One of the longest and most popular sections, The Great 5, will this year again thrill both the refined cineastes and the broader audience. The cherry-picked film hits from five largest cinematic countries of the Old Continent (United Kingdom, Germany, France, Italy and Spain) include the coming attractions directed by some of the finest contemporary directors, like Andrea Arnold, Pedro Almodóvar and Paul Verhoeven, as well as a few surprises, genre experiments or weird and extraordinary narratives that sparked quite an interest on the European festival scene.

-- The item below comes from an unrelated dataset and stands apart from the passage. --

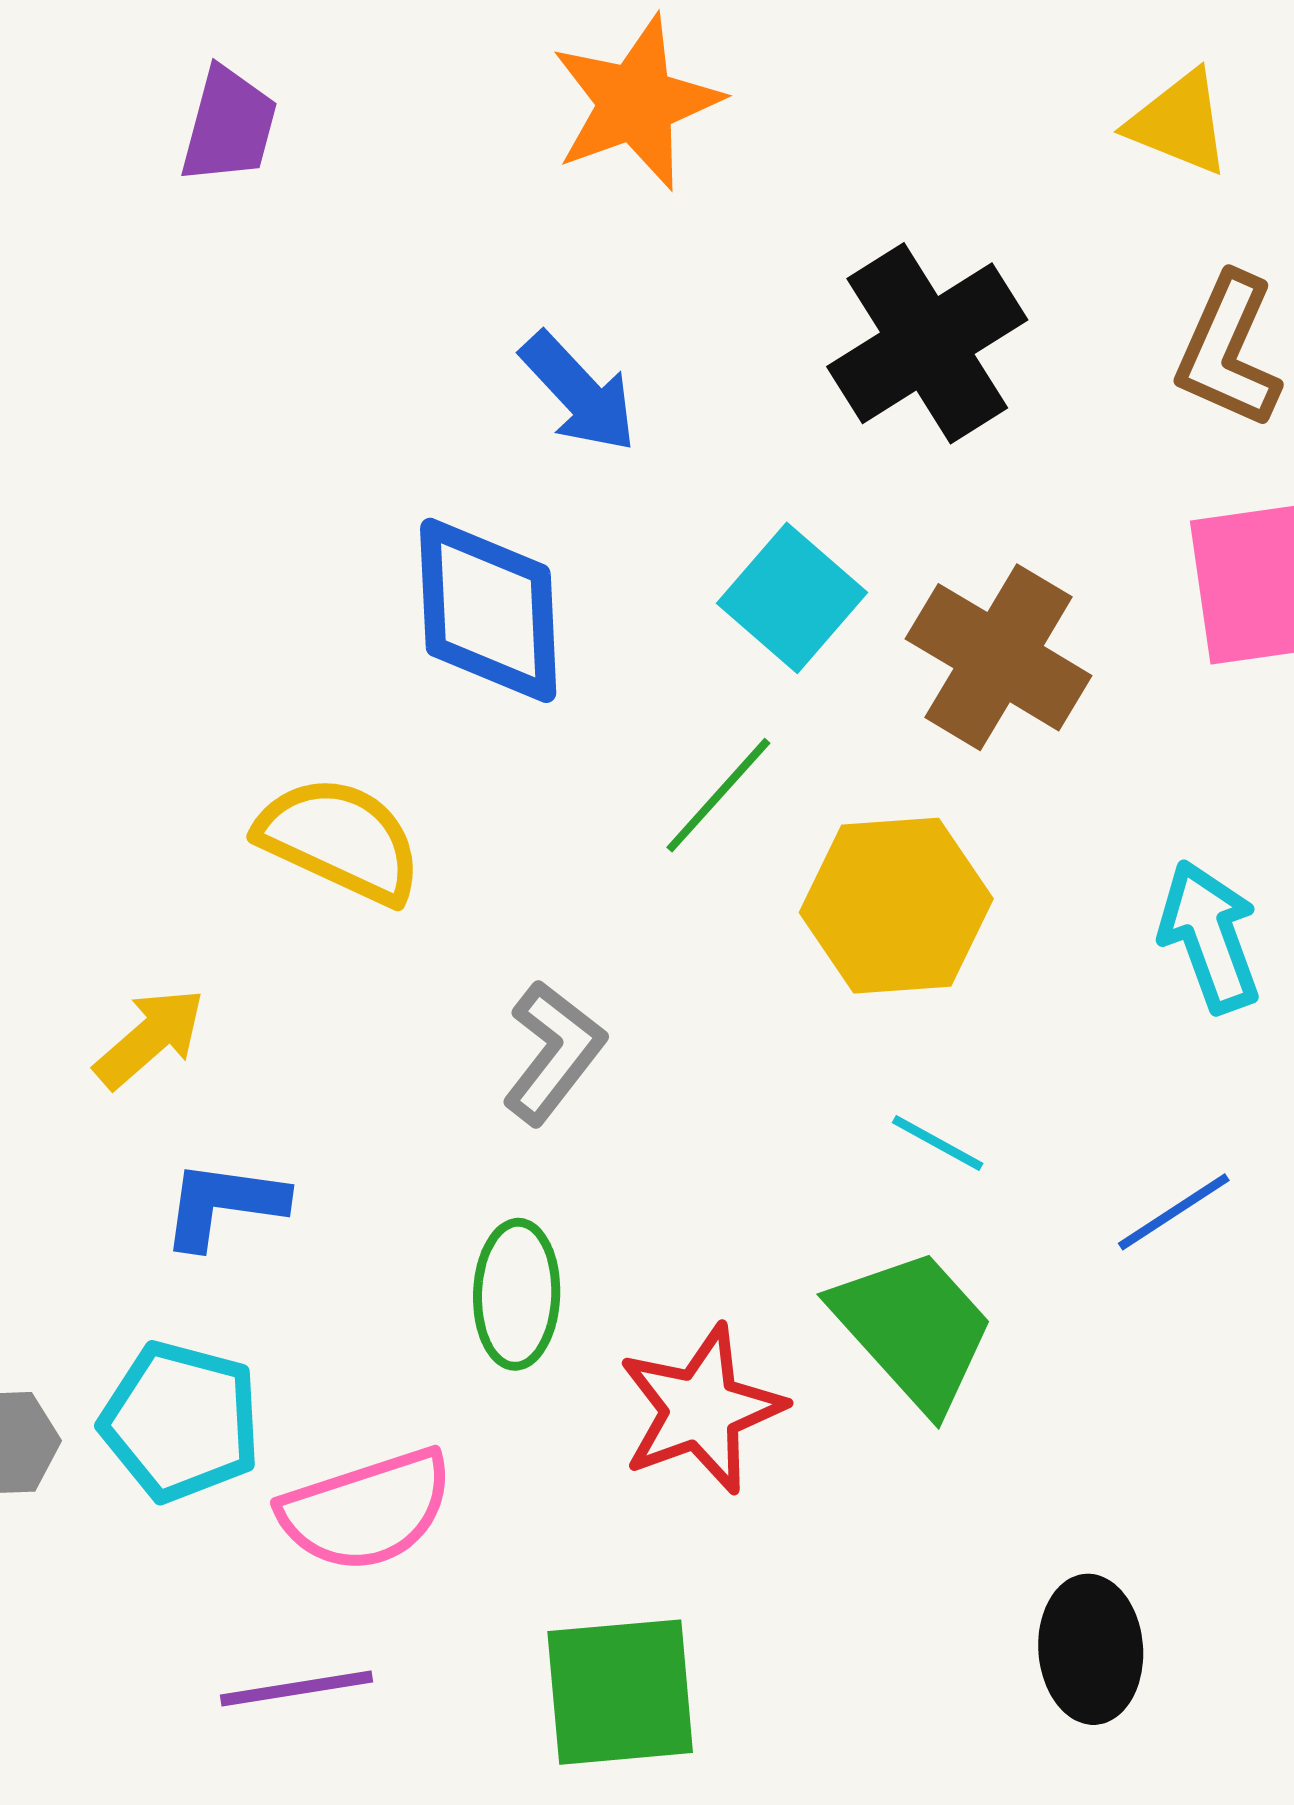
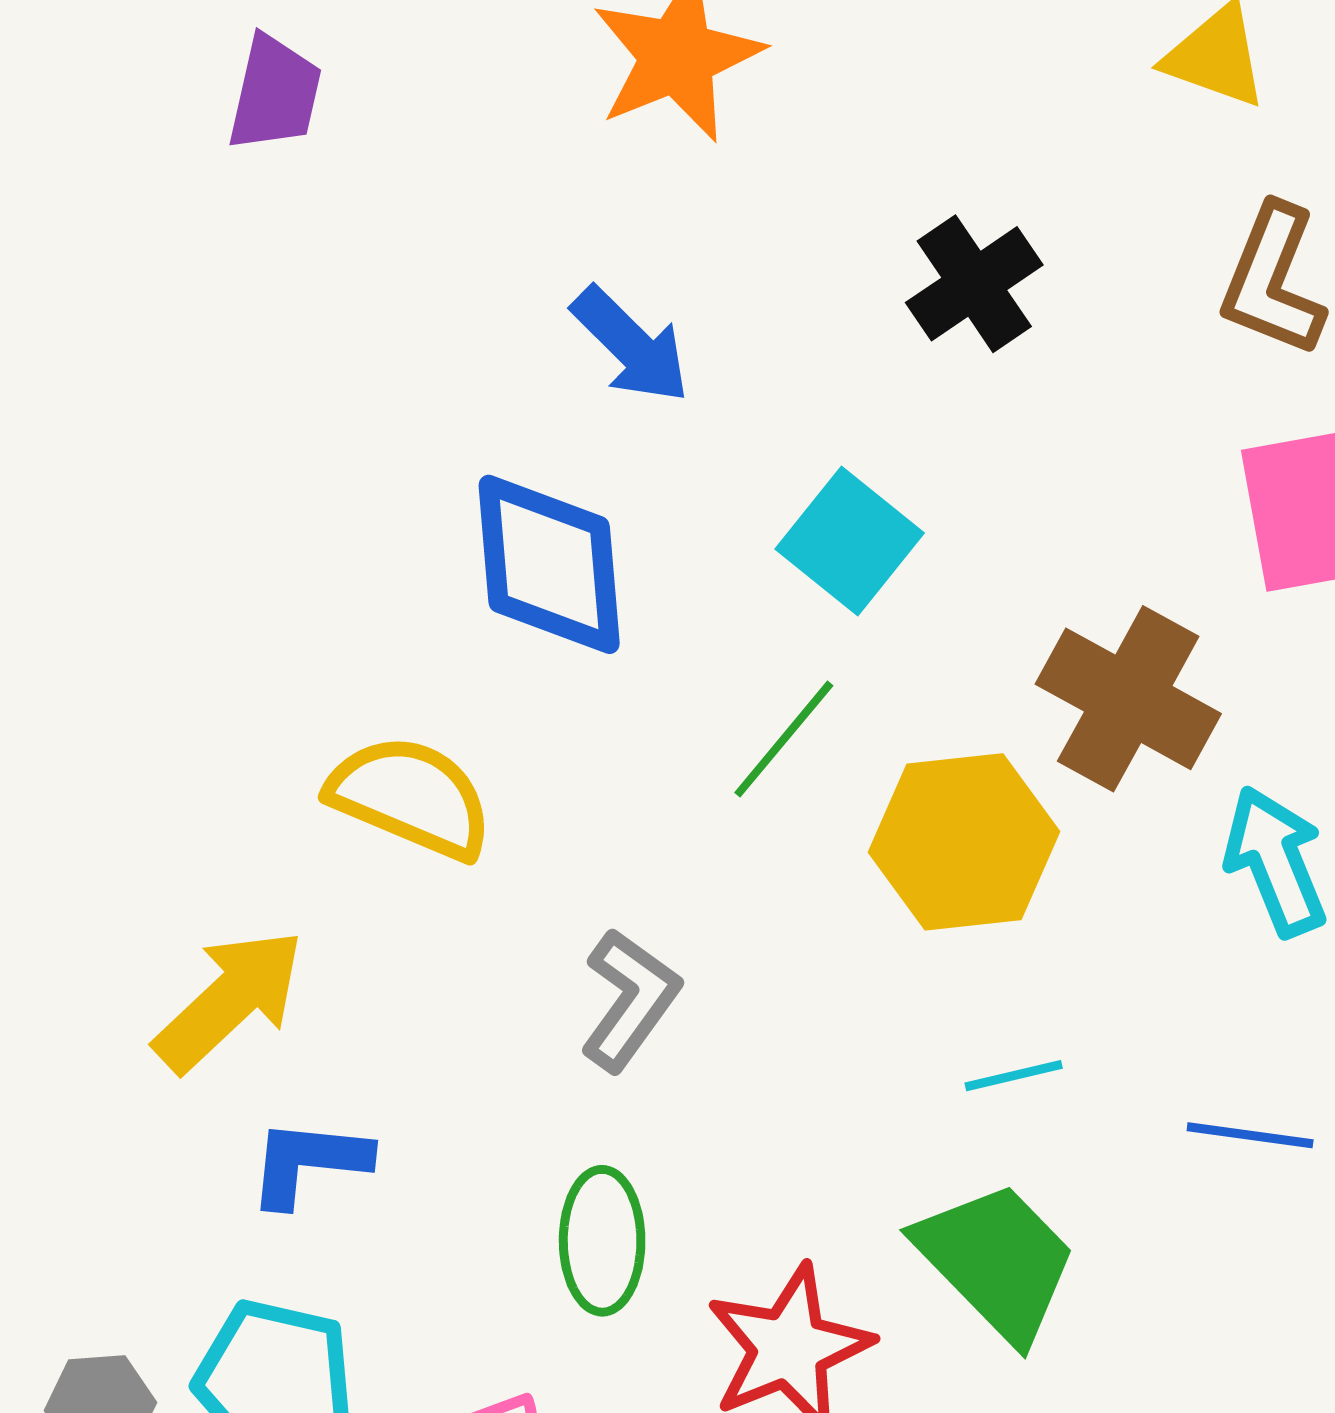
black cross: (927, 343) -> (974, 284), size x0.7
brown cross: (999, 657) -> (1128, 699), moved
yellow arrow: (150, 1038) -> (229, 1000), size x1.4
cyan line: (938, 1143) -> (1014, 1076), turned -40
blue line: (1174, 1212) -> (1250, 1135), turned 43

This year’s British torchbearer, director Andrea Arnold, is already a household name with the local audience who remember her films Fish Tank and Wuthering Heights. Her fourth feature, American Honey, is a drama-road movie combination and the winner of the Cannes jury award. The story about a group of forsaken adolescent dropouts travelling across Midwest, selling magazine subscriptions, is a fascinating and systematic insight into the unknown America. Outstanding and credible performances of the cast reflect the director’s specific shooting method: Arnold gathered a group of young men and women without acting experience on her journey across America and started making the film by inspiring them to bond and interact. Apart from the still anonymous young cast, the film stars Shia LaBeouf, accompanied by the magnificent original score.

Julieta, the latest piece by the most famous living Spanish director, Pedro Almodóvar, is an elegant and idiosyncratically Amodovarian tale of memories and motherhood, focusing on passion, loss and intrigue, as well as transformation. An adaptation of three intertwined stories by the Canadian Nobel Prize winner Alice Munro, this latest piece by the great director boasts an emotional and visual quality of his flagship films.

The French cinema is coming with Elle, the current national Oscar candidate, directed by American director Paul Verhoeven. A dark and painful subject matter, a film about a successful manager attacked and raped in her own home by a masked man, this disturbing thriller is nevertheless seasoned with a dose of satirical humour. One of the most complex and most controversial films by the filmmaker who gave Hollywood its trademark blockbusters like RoboCop and Basic Instinct is his first film after a ten-year break. A typical plot about a victim and her attacker is turned into a cinematic ‘cat and mouse play’. The French diva Isabelle Huppert gave a staggering performance – many critics already predict her a possible Oscar winner.